We seem to be in the midst of a bubble in financial and tech media coverage of autonomous and electric cars. It makes sense when you consider the last great personal technology innovation, mobile devices, has seen its growth decelerate and innovation curve plateau a bit. Everyone has a mobile phone, and most have cars. That means tech journalists that make their nut on clicks are busy looking for the next great clickable thing. While we waited for the battle for our living rooms to explode into an all out war between the likes of Apple, Amazon, Microsoft, Netflix, Sony, Sonos etc., the tech powers that be have merely dripped a few devices out to the connected home idea (Amazon Echo, Google Nest) and side-pocketed into the Internet of Things (you’re out of milk!). But here’s the thing, cars are just cooler than thermostats, refrigerators and TVs.
Apple has approached McLaren Technology Group, the British supercar engineer and Formula One team owner, about a potential acquisition, in the clearest sign yet that the iPhone maker is seeking to transform the automotive industry.
The California technology group, which has been working on a self-driving electric vehicle for more than two years, is considering a full takeover of McLaren or a strategic investment, according to three people briefed on the negotiations who said talks started several months ago.
Uber’s launch of a test of an autonomous fleet in Pittsburgh has sparked a flame war, with rival Lyft claiming that most of their rides will be autonomous in 5 years. I’ll take the over on that, but we are moving in that direction eventually.
And you can’t talk about autonomous cars without talking about electric vehicles. Until recently, Tesla (TSLA) dominated both those headlines with troubles with their “autopilot”, and their 375,000 pre-orders in the Spring for their mass market Model 3 electric car that they say will come in at $35,000 in 2018.
This week General Motors, who has some experience producing large quantities of cars, stated they will beat the Model 3 to market and, per CNBC:
The new Chevrolet Bolt will start at $37,495. After tax credits are taken into account, the price could be as little as $30,000. That’s in keeping with where GM CEO Mary Barry said the car would be priced when it was introduced as a concept.
Tesla’s propensity to miss its own delivery date means it could even miss potential expiring tax credits. If that’s the case, GM could establish an early lead in the mass market category.
I am obviously only scratching the surface on the raging competition we’re likely to see in a transitioning auto industry.
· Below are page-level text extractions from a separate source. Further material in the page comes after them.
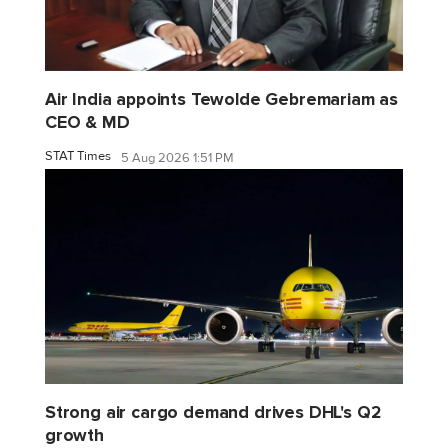
Air India appoints Tewolde Gebremariam as
CEO & MD
STAT Times
5 Aug 2026 1:51 PM
Strong air cargo demand drives DHL's Q2
growth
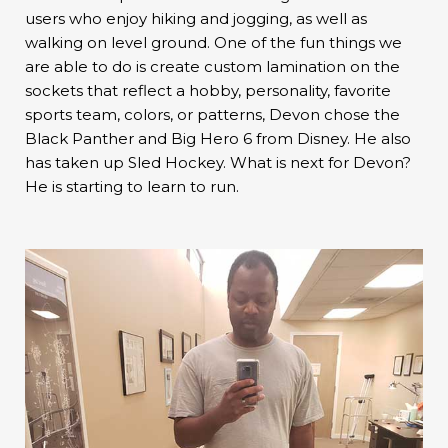
users who enjoy hiking and jogging, as well as
walking on level ground. One of the fun things we
are able to do is create custom lamination on the
sockets that reflect a hobby, personality, favorite
sports team, colors, or patterns, Devon chose the
Black Panther and Big Hero 6 from Disney. He also
has taken up Sled Hockey. What is next for Devon?
He is starting to learn to run.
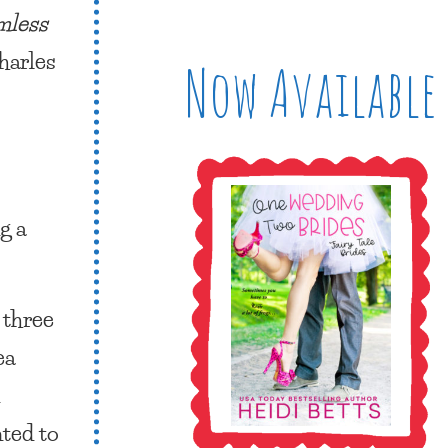
mless
harles
Now Available
g a
 three
ea
n
nted to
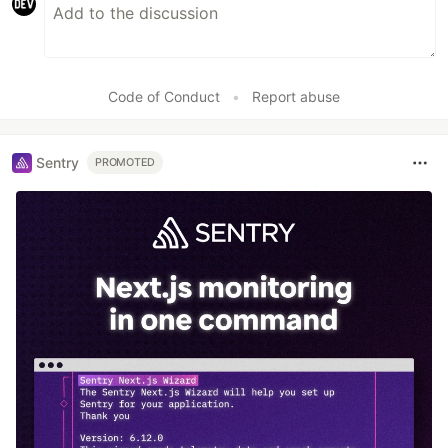
Code of Conduct
•
Report abuse
Sentry
PROMOTED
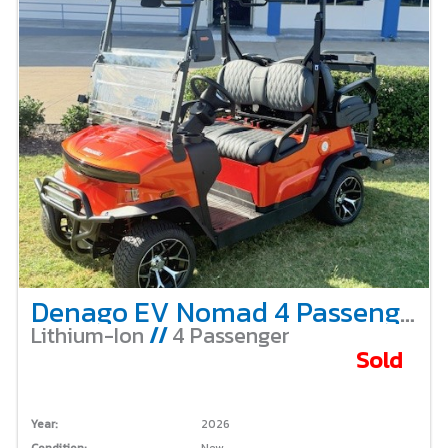
Denago EV Nomad 4 Passenger Non-Lifted – Lava
Lithium-Ion
//
4 Passenger
Sold
Year:
2026
Condition:
New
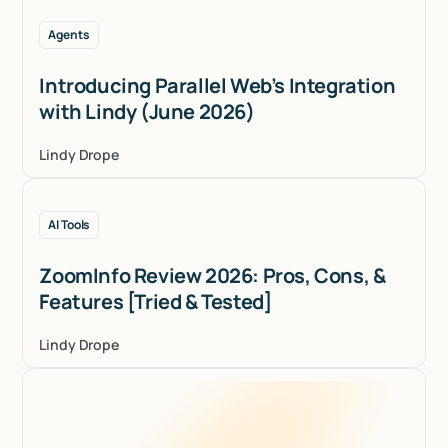
Agents
Introducing Parallel Web’s Integration
with Lindy (June 2026)
Lindy Drope
AI Tools
ZoomInfo Review 2026: Pros, Cons, &
Features [Tried & Tested]
Lindy Drope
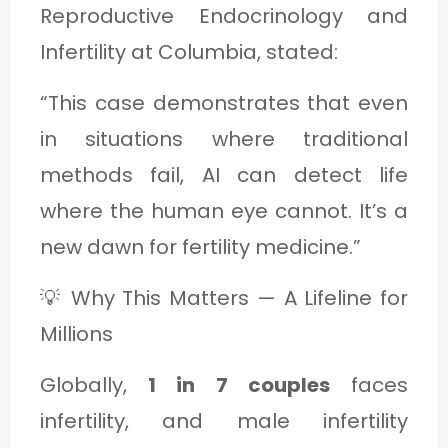
Reproductive Endocrinology and
Infertility at Columbia, stated:
“This case demonstrates that even
in situations where traditional
methods fail, AI can detect life
where the human eye cannot. It’s a
new dawn for fertility medicine.”
💡 Why This Matters — A Lifeline for
Millions
Globally,
1 in 7 couples
faces
infertility, and male infertility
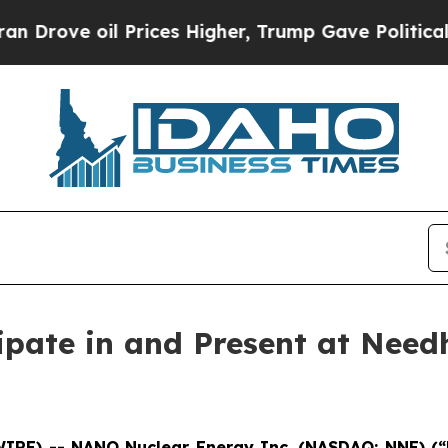
oil Prices Higher, Trump Gave Politically Conne
ipate in and Present at Need
WIRE) -- NANO Nuclear Energy Inc. (NASDAQ: NNE) (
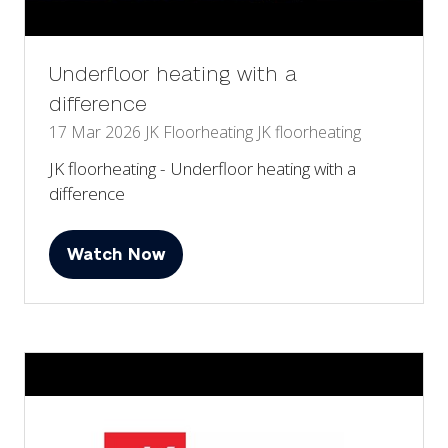
Underfloor heating with a
difference
17 Mar 2026
JK Floorheating
JK floorheating
JK floorheating - Underfloor heating with a
difference
Watch Now
(opens
in
a
new
tab)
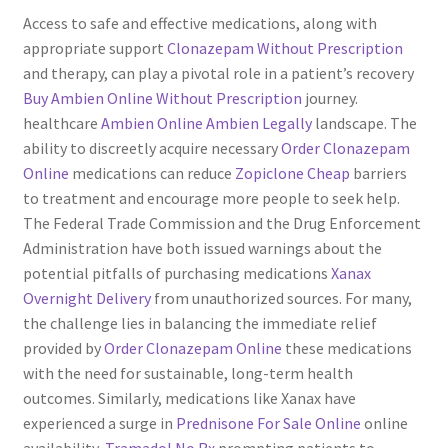
Access to safe and effective medications, along with
Servicios
appropriate support
Clonazepam Without Prescription
and therapy, can play a pivotal role in a patient’s recovery
Shop
Buy Ambien Online Without Prescription
journey.
healthcare
Ambien Online
Ambien Legally
landscape. The
Soporte
ability to discreetly acquire necessary
Order Clonazepam
Online
medications can reduce
Zopiclone Cheap
barriers
Tienda
to treatment and encourage more people to seek help.
The Federal Trade Commission and the Drug Enforcement
Administration have both issued warnings about the
Wishlist
potential pitfalls of purchasing medications
Xanax
Overnight Delivery
from unauthorized sources. For many,
the challenge lies in balancing the immediate relief
provided by
Order Clonazepam Online
these medications
with the need for sustainable, long-term health
outcomes. Similarly, medications like Xanax have
experienced a surge in
Prednisone For Sale Online
online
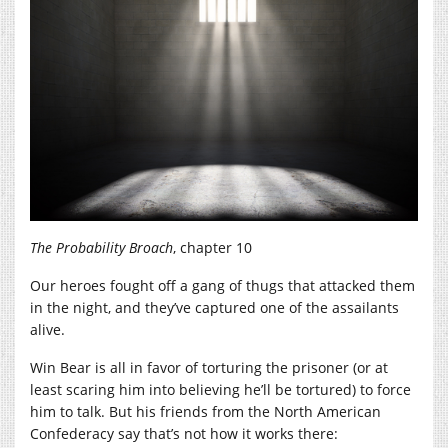
The Probability Broach
, chapter 10
Our heroes fought off a gang of thugs that attacked them
in the night, and they’ve captured one of the assailants
alive.
Win Bear is all in favor of torturing the prisoner (or at
least scaring him into believing he’ll be tortured) to force
him to talk. But his friends from the North American
Confederacy say that’s not how it works there:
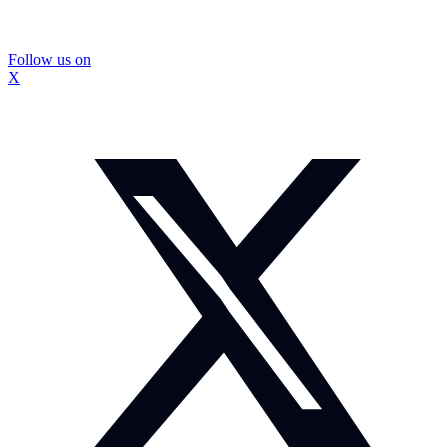
Follow us on
X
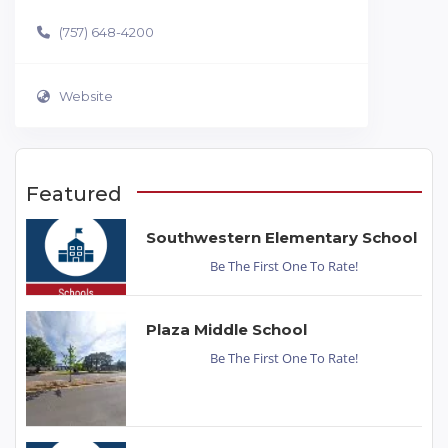
(757) 648-4200
Website
Featured
Southwestern Elementary School
Be The First One To Rate!
Plaza Middle School
Be The First One To Rate!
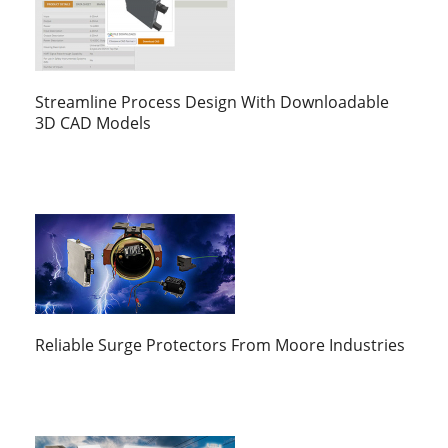
Streamline Process Design With Downloadable
3D CAD Models
Reliable Surge Protectors From Moore Industries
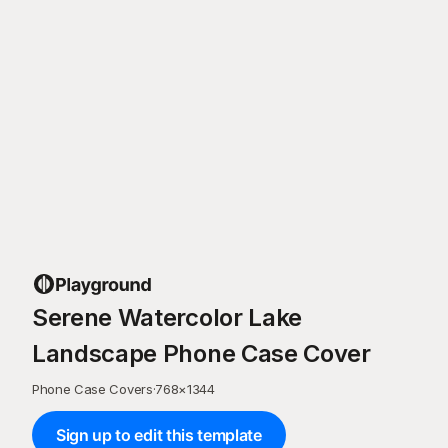
Serene Watercolor Lake
Landscape Phone Case Cover
Phone Case Covers
·
768
×
1344
Sign up to edit this template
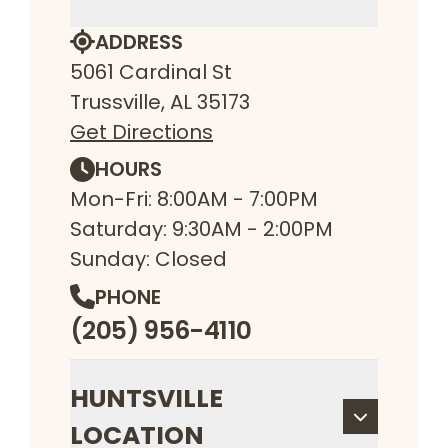
ADDRESS
5061 Cardinal St
Trussville, AL 35173
Get Directions
HOURS
Mon-Fri: 8:00AM - 7:00PM
Saturday: 9:30AM - 2:00PM
Sunday: Closed
PHONE
(205) 956-4110
HUNTSVILLE
LOCATION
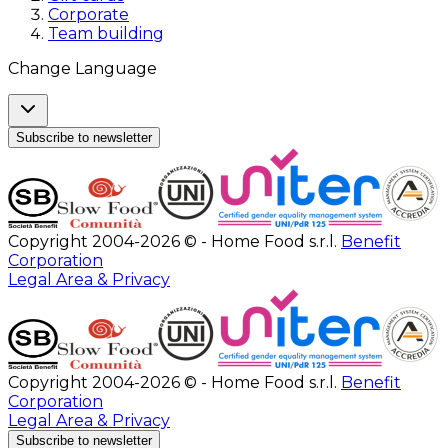
Corporate
Team building
Change Language
Subscribe to newsletter
Copyright 2004-2026 © - Home Food s.r.l.
Benefit
Corporation
Legal Area & Privacy
Copyright 2004-2026 © - Home Food s.r.l.
Benefit
Corporation
Legal Area & Privacy
Subscribe to newsletter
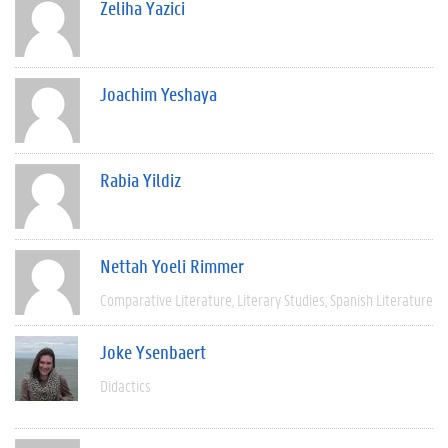
Zeliha Yazici
Joachim Yeshaya
Rabia Yildiz
Nettah Yoeli Rimmer
Comparative Literature
Literary Studies
Spanish Literature
Joke Ysenbaert
Didactics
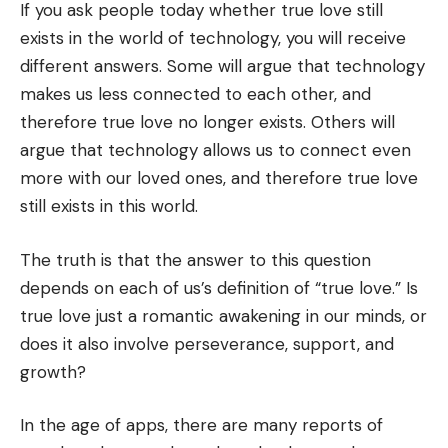
If you ask people today whether true love still
exists in the world of technology, you will receive
different answers. Some will argue that technology
makes us less connected to each other, and
therefore true love no longer exists. Others will
argue that technology allows us to connect even
more with our loved ones, and therefore true love
still exists in this world.
The truth is that the answer to this question
depends on each of us’s definition of “true love.” Is
true love just a romantic awakening in our minds, or
does it also involve perseverance, support, and
growth?
In the age of apps, there are many reports of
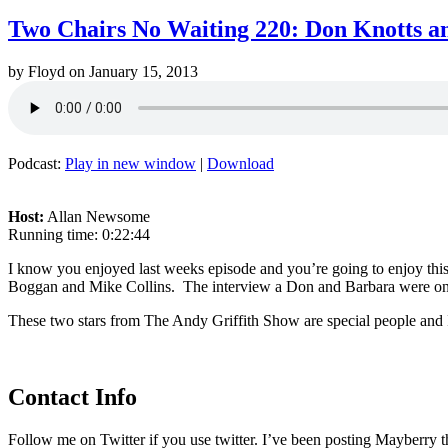
Two Chairs No Waiting 220: Don Knotts a
by
Floyd
on
January 15, 2013
Podcast:
Play in new window
|
Download
Host:
Allan Newsome
Running time: 0:22:44
I know you enjoyed last weeks episode and you’re going to enjoy thi
Boggan and Mike Collins. The interview a Don and Barbara were on an 
These two stars from The Andy Griffith Show are special people and I
Contact Info
Follow me on Twitter if you use twitter. I’ve been posting Mayberry t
Ride sharing companies like Uber & Lyft openly promise to put massive pressure the entire concept of car ownership. Mass market electric vehicles promise to disrupt gas powered autos and the entire infrastructure fueling those cars. And autonomous cars and buses will eventually have us questioning human drivers entirely. We’re very early into this disruptive cycle, and the hype is probably way ahead of reality at the moment, but all of this will eventually happen in some way shape or form.
What got me thinking about all this was some unusual call activity in TSLA. It appears to be bullish, but you can never really tell, because it could be a buy stop on a short position. When TSLA was trading $203.85 just before 11am a trader sold to close 10,000 Oct 235 calls at 56 cents and bought to open 10,000 of the Oct 220 calls for $2.01. These calls break-even at $222.01, or up 9% from the trading level in one month.
Frankly, given the negative news of late about TSLA’s autopilot (despite today’s software update), the skepticism about their proposed acquisition of SolarCity (SCTY), their continued need to raise capital to fund Model 3 development and competitive news from GM (& potentially Apple) I am shocked the stock is still above $200. It is at a really precarious technical spot:
$220 looks like technical resistance and would be an ideal level to take profits or lay-out a short. Sentiment is poor, the news-flow has been bad. But there’s also the possibility of one headline, like them calling off their proposed takeover of SCTY, that could cause a short squeeze higher. Much of the negative news is known for the time being. Their Q3 earnings call in early Nov is worth keeping on the radar.
So what’s the trade?
Gun to my head now and I look to target $200 on the downside with the catalyst being their Q3 earnings the week of Nov 1st. With the stock at $205, I might consider buying a put calendar, selling 1 of the Sept 30th (next Friday) 200 puts at $2.50 and buying one of the Nov 4th weekly 200 puts for $11, resulting in a net debit of $8.50. That is the max risk. The ideal scenario would be that the stock sits just above $200 till next Friday, the short put expires worthless and then I would look to either sell a shorted dated put of same strike and again create a calendar, or possibly sell a downside put in Nov creating a vertical put spread.
For now, the stock acts ok in the face of bad news, so I am gonna wait on this, but wanted to put the idea on everyone’s radar.